REPUBLIKA.CO.ID, JAKARTA -- Rupiah kian terpuruk. Nilai tukar rupiah yang ditransaksikan antarbank di Jakarta pada Kamis (6/9) pagi bergerak terapresiasi sebesar 48 poin menjadi Rp 14.880 dibandingkan posisi sebelumnya Rp 14.928 per dolar AS.
Pelemahan rupiah terhadap dolar AS juga menjadi sorotan Pimpinan Pusat Gerakan Pemuda Ansor. GP Ansor bahkan membahasnya secara khusus di dalam rapat pimpinan.
Ketua Umum GP Ansor Yaqut Cholil Qoumas mengtakan rakyat menunggu langkah konkret pemerintah dalam mencari solusi atas anjloknya rupiah karena dampaknya sangat besar. Yaqut tidak bisa membayangkan jika rupiah sampai melompat ke angka Rp 20.000. Saat ini saja dunia usaha dan rakyat sudah berat. Harga-harga pasti akan naik. Harga produk yang berbahan baku impor juga melambung.
Efek Berantai Pelemahan Rupiah
Menurut Yaqut, meski sebenarnya pelemahan nilai tukar rupiah sudah diprediksi sebelumnya dengan melihat ekspektasi pasar terhadap kenaikan bunga acuan bank sentral AS, Fed Fund Rate (FFR) yang naik beberapa kali sejauh ini, termasuk adanya permasalah perang dagang AS dan Cina, namun pelemahan rupiah terkesan kurang diantisipasi pemerintah.
"Pemerintah harus memberi perhatian ekstra terhadap terpuruknya rupiah dan segera mengambil langkah-langkah penanganannya secara tepat, mencari solusi yang benar-benar solutif,” kata Gus Yaqut, sapaan akrabnya, Kamis (6/9).
GP Ansor, lanjut Gus Yaqut, melihat secara ekonomi internasional ada tiga hal yang harus menjadi landasan pemerintah dalam mencari solusi atas krisis ini. Pertama, industrializing industry, yakni industri yang melahirkan industri lagi seperti membuat mesin, teknologi informasi. Artinya, jangan hanya fokus pada industri yang membuat produk habis pakai saja.
Kedua, jelasnya, adalah promosi ekspor. Maksudnya, industri-industri unggulan dan produk-produk unggulan harus menjadi prioritas untuk diekspor. “Bahkan dilakukan promosi besar-besar terhadap produk yang laku dan layak dijual di luar negeri,” kata Gus Yaqut.
Yang ketiga, lanjut Gus Yaqut, adalah substitusi impor. “Lakukan mapping mana produk-produk impor yang bisa disubstitusi, mana yang tidak bisa dengan melihat kapasitas industrinya. Dulu, misalnya, menjual pesawat Nurtanio untuk ditukar dengan beras. Terhadap produk seperti ini kalua perlu pemerintah kasih insentif. Tapi jika belum bisa disubstitusi, maka harus mempertimbangkan substitusi impornya dalam konteks global supply chain,” ucap dia.

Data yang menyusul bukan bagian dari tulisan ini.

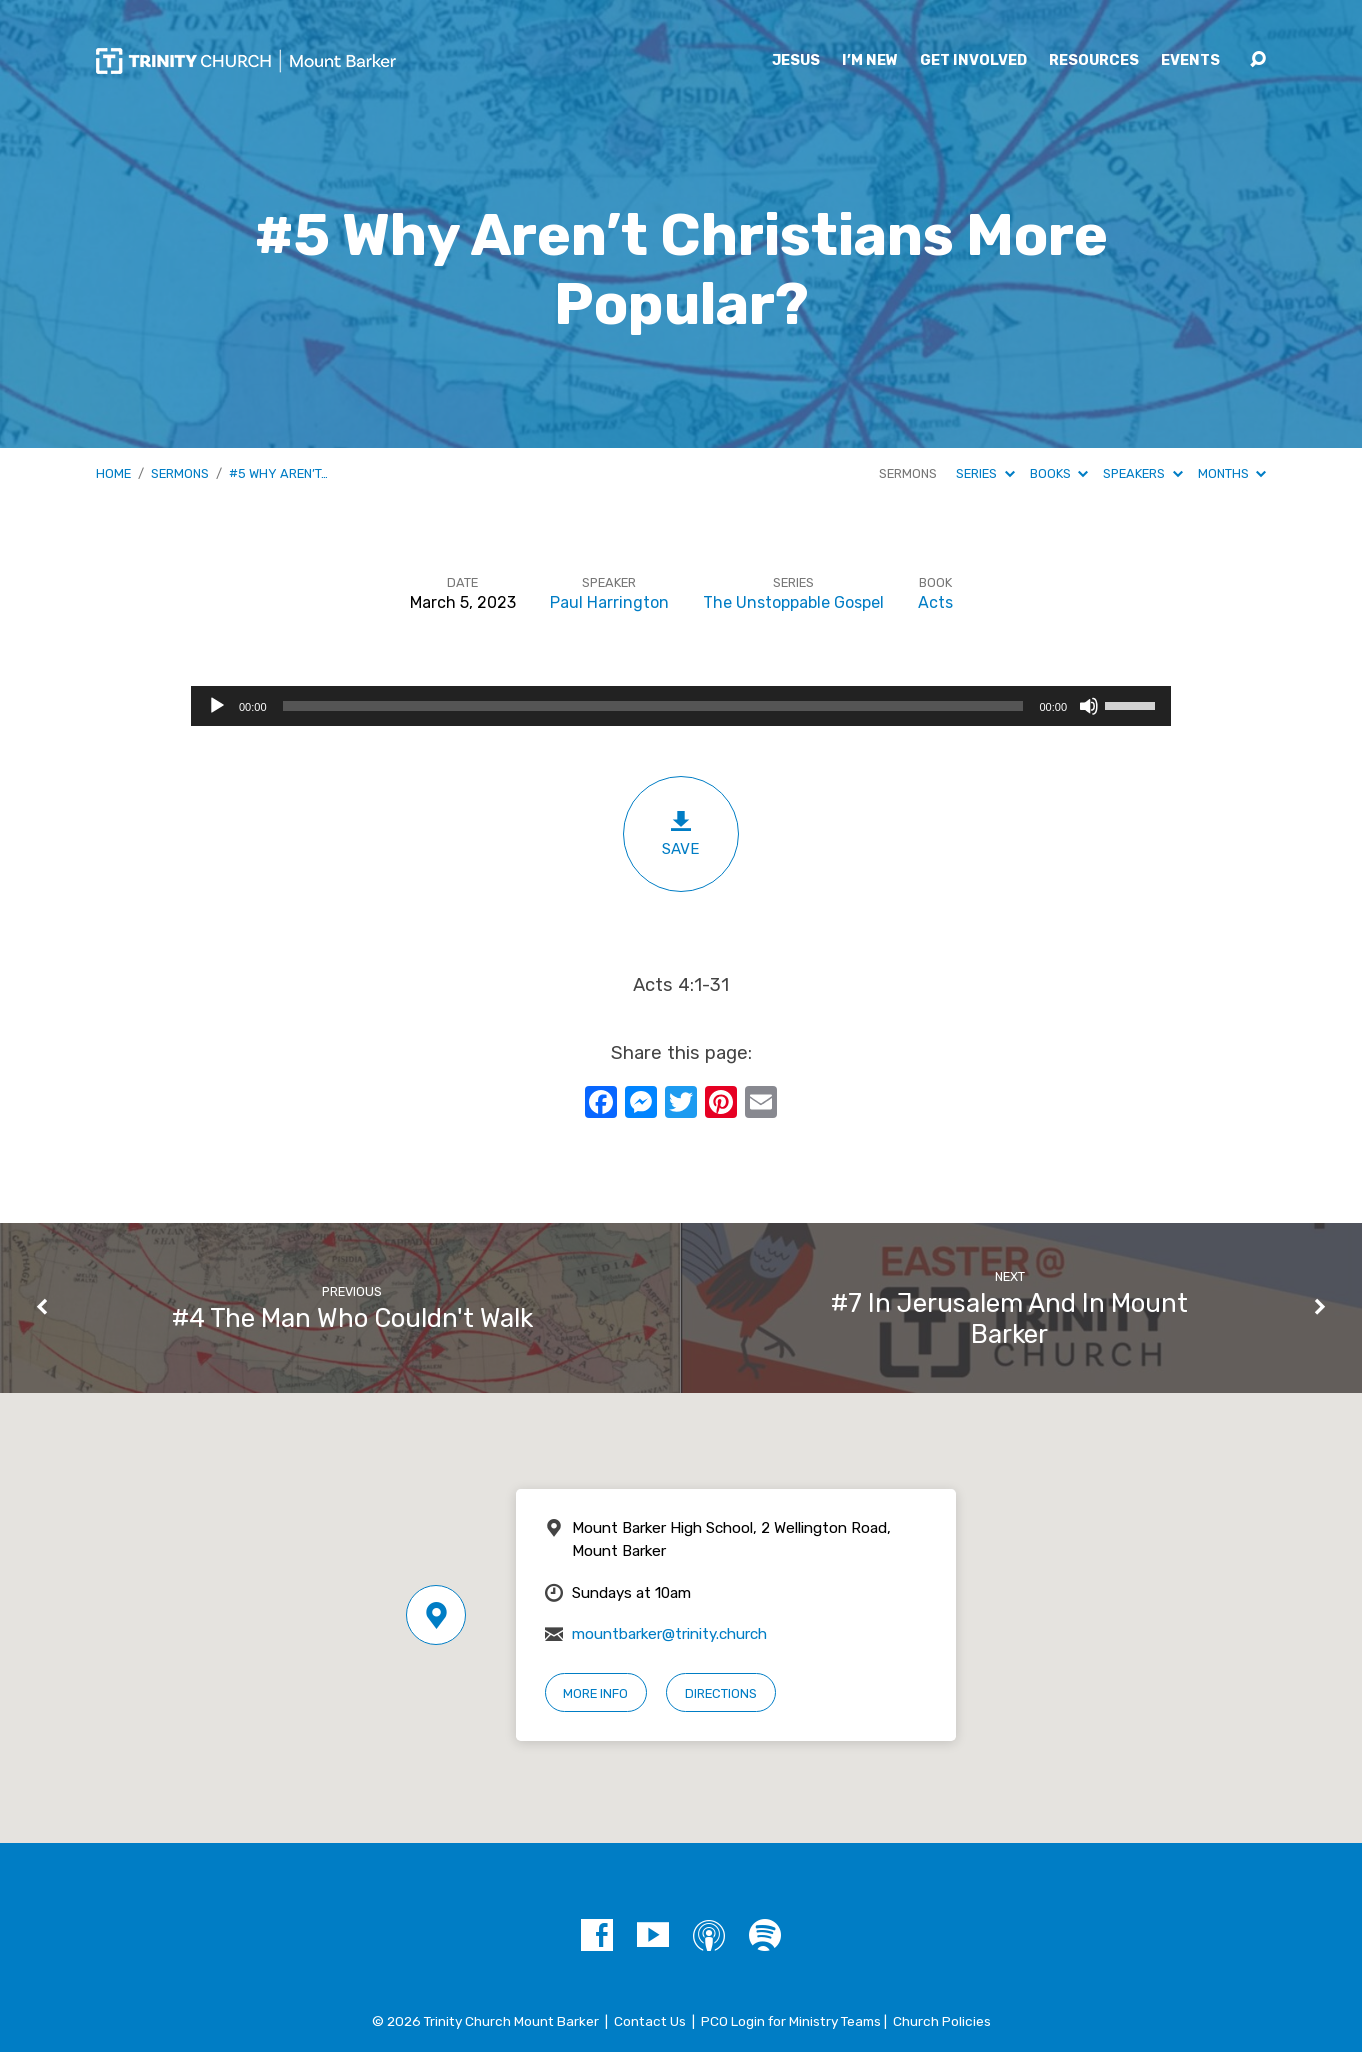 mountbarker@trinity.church (669, 1634)
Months (1232, 473)
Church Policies (942, 2021)
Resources (1094, 61)
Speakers (1142, 473)
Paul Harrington (609, 602)
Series (985, 473)
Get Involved (973, 61)
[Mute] (1089, 706)
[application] (681, 706)
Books (1059, 473)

Yang juga penting dilakukan, Gus Yaqut mengatakan, pemerintah harus memikirkan skenario terburuknya agar situasi terburuk tidak terjadi. Maksudnya, jangan hanya berpikir sebatas pada pelemahan rupiah saja.
Gus Yaqut memberi contoh, Tunisia sebelum krisis pada 2011 dinilai sebagai negara paling kompetitif di Afrika oleh WEF (World Economic Forum). Menurut IMF, Tunisia disebut sebagai contoh paling baik yang perlu ditiru sebagai negara paling aman di Afrika untuk investasi sehingga tidak termasuk negara gagal versi Failed State Index, di mana saat itu Cina dan Indonesia yang statusnya justru dinilai sudah bahaya.
“Tapi semua itu ternyata hanya asumsi saja. Tunisia ternyata menjadi negara pertama yang terlibas Arab Spring. Setelah Tunisia kemudian Mesir yang dalam kondisi baik-baik saja," kata dia.